Page-level text extractions
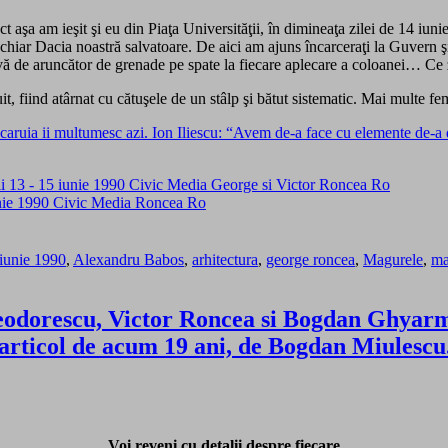
 aşa am ieşit şi eu din Piaţa Universităţii, în dimineaţa zilei de 14 iunie
a fi chiar Dacia noastră salvatoare. De aici am ajuns încarceraţi la Guver
 ţeavă de aruncător de grenade pe spate la fiecare aplecare a coloanei… Ce
t, fiind atârnat cu cătuşele de un stâlp şi bătut sistematic. Mai multe feme
aruia ii multumesc azi. Ion Iliescu: “Avem de-a face cu elemente de-a d
iunie 1990
,
Alexandru Babos
,
arhitectura
,
george roncea
,
Magurele
,
ma
 Teodorescu, Victor Roncea si Bogdan Ghyar
Un articol de acum 19 ani, de Bogdan Miul
Voi reveni cu detalii despre fiecare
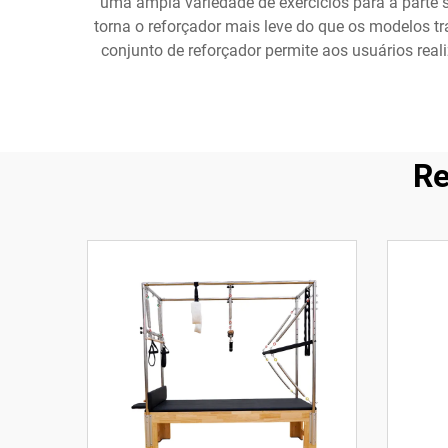
uma ampla variedade de exercícios para a parte 
torna o reforçador mais leve do que os modelos t
conjunto de reforçador permite aos usuários realiz
Re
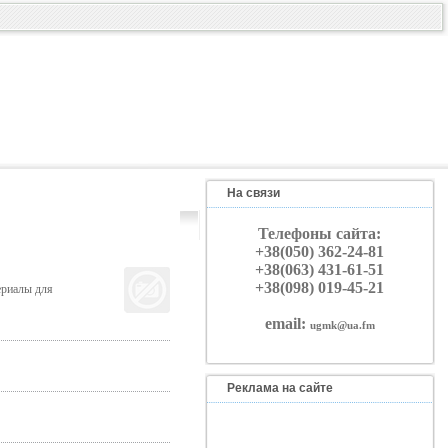
На связи
Телефоны сайта:
+38(050) 362-24-81
+38(063) 431-61-51
+38(098) 019-45-21
ериалы для
email:
ugmk@ua.fm
Реклама на сайте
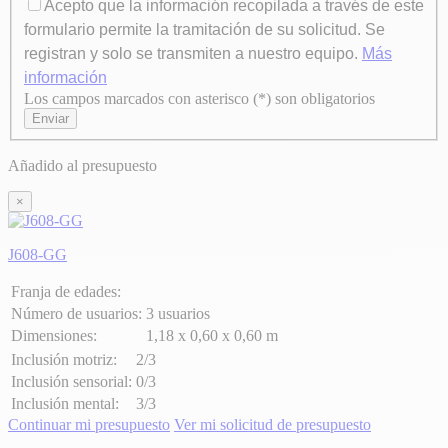
Acepto que la información recopilada a través de este
formulario permite la tramitación de su solicitud. Se
registran y solo se transmiten a nuestro equipo.
Más
información
Los campos marcados con asterisco (*) son obligatorios
Axeptio consent
Enviar
Añadido al presupuesto
×
J608-GG
Franja de edades:
Número de usuarios:
3 usuarios
Dimensiones:
1,18 x 0,60 x 0,60 m
Inclusión motriz:
2/3
Inclusión sensorial:
0/3
Inclusión mental:
3/3
Continuar mi presupuesto
Ver mi solicitud de presupuesto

▶ Instructions to follow: Could you set down every record above word for word, leaving out the pictures?

▶ Reply to the exercise:
 aşa am ieşit şi eu din Piaţa Universităţii, în dimineaţa zilei de 14 iunie
a fi chiar Dacia noastră salvatoare. De aici am ajuns încarceraţi la Guver
 ţeavă de aruncător de grenade pe spate la fiecare aplecare a coloanei… Ce
t, fiind atârnat cu cătuşele de un stâlp şi bătut sistematic. Mai multe feme
aruia ii multumesc azi. Ion Iliescu: “Avem de-a face cu elemente de-a d
iunie 1990
,
Alexandru Babos
,
arhitectura
,
george roncea
,
Magurele
,
ma
 Teodorescu, Victor Roncea si Bogdan Ghyar
Un articol de acum 19 ani, de Bogdan Miul
Voi reveni cu detalii despre fiecare
uma ampla variedade de exercícios para a parte 
torna o reforçador mais leve do que os modelos t
conjunto de reforçador permite aos usuários realiz
Re
На связи
Телефоны сайта:
+38(050) 362-24-81
+38(063) 431-61-51
+38(098) 019-45-21
ериалы для
email:
ugmk@ua.fm
Реклама на сайте
Acepto que la información recopilada a través de este
formulario permite la tramitación de su solicitud. Se
registran y solo se transmiten a nuestro equipo.
Más
información
Los campos marcados con asterisco (*) son obligatorios
Axeptio consent
Enviar
Añadido al presupuesto
×
J608-GG
Franja de edades:
Número de usuarios:
3 usuarios
Dimensiones:
1,18 x 0,60 x 0,60 m
Inclusión motriz:
2/3
Inclusión sensorial:
0/3
Inclusión mental:
3/3
Continuar mi presupuesto
Ver mi solicitud de presupuesto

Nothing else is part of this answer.